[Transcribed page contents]
########

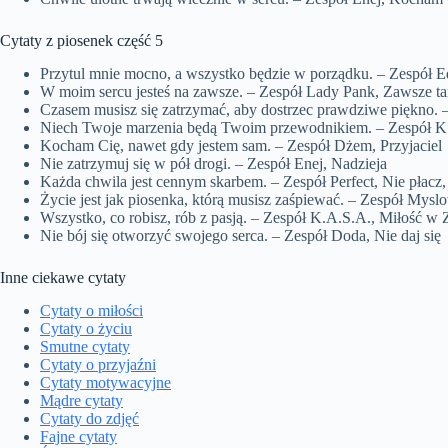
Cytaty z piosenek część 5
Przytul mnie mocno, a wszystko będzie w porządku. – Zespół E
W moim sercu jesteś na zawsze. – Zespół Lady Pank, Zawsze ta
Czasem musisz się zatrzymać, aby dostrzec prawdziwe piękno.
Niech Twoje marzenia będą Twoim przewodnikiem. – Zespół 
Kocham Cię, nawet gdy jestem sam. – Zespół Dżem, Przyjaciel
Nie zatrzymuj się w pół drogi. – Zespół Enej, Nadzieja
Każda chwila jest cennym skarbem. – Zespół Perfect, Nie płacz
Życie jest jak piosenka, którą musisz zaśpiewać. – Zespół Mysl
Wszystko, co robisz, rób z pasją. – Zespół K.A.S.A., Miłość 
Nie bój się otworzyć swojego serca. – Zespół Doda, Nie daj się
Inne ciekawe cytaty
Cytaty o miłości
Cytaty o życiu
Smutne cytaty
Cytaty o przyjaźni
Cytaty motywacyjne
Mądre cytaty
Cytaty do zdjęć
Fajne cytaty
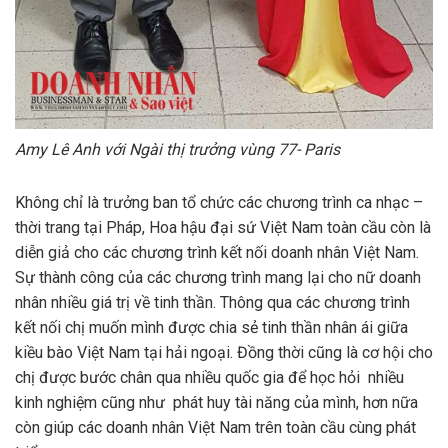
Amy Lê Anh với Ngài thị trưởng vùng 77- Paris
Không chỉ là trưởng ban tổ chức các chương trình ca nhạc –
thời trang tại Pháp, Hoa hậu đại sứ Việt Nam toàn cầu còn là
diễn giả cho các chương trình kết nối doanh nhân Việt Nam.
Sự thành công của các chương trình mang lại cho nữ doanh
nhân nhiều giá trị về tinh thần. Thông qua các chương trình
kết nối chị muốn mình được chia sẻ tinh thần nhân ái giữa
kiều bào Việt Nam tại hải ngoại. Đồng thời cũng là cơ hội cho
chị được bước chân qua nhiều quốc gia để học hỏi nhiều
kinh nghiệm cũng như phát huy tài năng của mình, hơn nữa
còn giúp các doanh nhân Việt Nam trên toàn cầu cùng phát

########

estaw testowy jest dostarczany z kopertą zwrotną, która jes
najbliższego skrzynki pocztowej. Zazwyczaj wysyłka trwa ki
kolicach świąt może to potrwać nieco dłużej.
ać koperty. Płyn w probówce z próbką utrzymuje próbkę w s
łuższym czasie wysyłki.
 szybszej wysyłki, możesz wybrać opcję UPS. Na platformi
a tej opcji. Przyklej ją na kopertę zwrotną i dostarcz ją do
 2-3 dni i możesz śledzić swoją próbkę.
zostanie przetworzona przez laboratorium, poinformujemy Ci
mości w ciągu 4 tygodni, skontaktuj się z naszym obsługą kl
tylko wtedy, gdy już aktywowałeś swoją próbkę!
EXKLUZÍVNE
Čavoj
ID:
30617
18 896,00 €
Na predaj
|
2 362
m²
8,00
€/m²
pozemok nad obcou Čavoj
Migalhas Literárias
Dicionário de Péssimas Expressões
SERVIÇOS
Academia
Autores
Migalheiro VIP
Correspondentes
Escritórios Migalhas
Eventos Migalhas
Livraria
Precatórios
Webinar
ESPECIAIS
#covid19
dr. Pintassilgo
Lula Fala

########

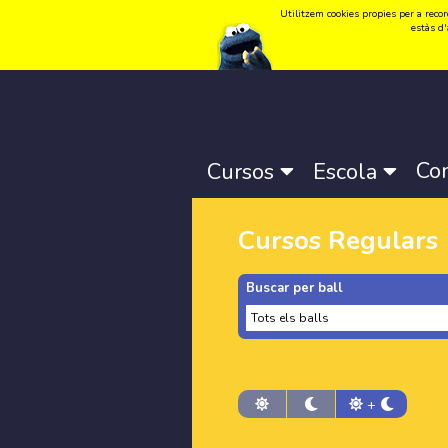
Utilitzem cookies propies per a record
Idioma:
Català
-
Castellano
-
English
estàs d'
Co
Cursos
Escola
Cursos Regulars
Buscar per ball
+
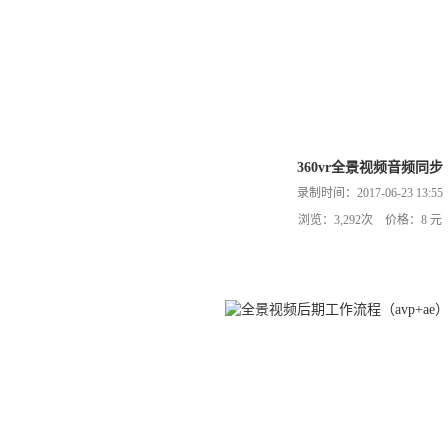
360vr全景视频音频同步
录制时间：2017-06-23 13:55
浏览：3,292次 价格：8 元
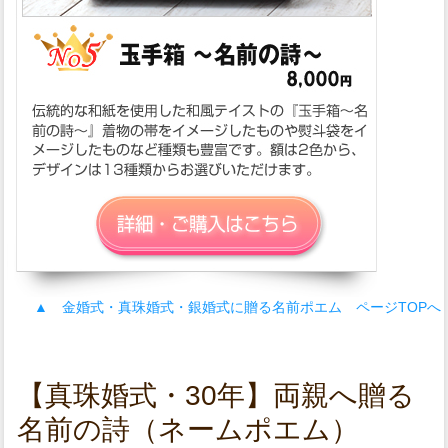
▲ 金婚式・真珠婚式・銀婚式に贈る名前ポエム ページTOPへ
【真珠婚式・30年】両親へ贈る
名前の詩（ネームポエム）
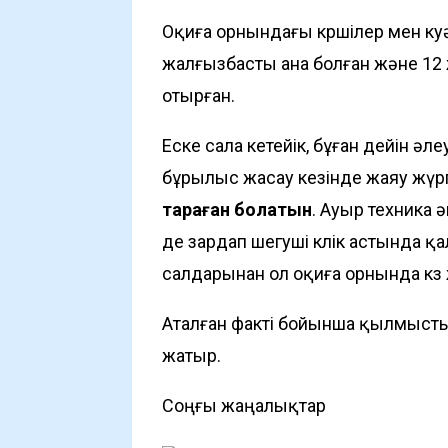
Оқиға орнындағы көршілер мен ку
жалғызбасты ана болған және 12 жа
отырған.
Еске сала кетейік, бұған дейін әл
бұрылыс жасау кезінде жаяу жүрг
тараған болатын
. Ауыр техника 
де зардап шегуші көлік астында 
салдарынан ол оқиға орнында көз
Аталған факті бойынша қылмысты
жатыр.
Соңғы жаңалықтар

########

The lines above, starting at the one with "estaw testowy jest" and ending at the one with "2-3 dni i możesz śledzić swoją próbkę.", are the only ones to return, exactly as written.

estaw testowy jest dostarczany z kopertą zwrotną, która jes
najbliższego skrzynki pocztowej. Zazwyczaj wysyłka trwa ki
kolicach świąt może to potrwać nieco dłużej.
ać koperty. Płyn w probówce z próbką utrzymuje próbkę w s
łuższym czasie wysyłki.
 szybszej wysyłki, możesz wybrać opcję UPS. Na platformi
a tej opcji. Przyklej ją na kopertę zwrotną i dostarcz ją do
 2-3 dni i możesz śledzić swoją próbkę.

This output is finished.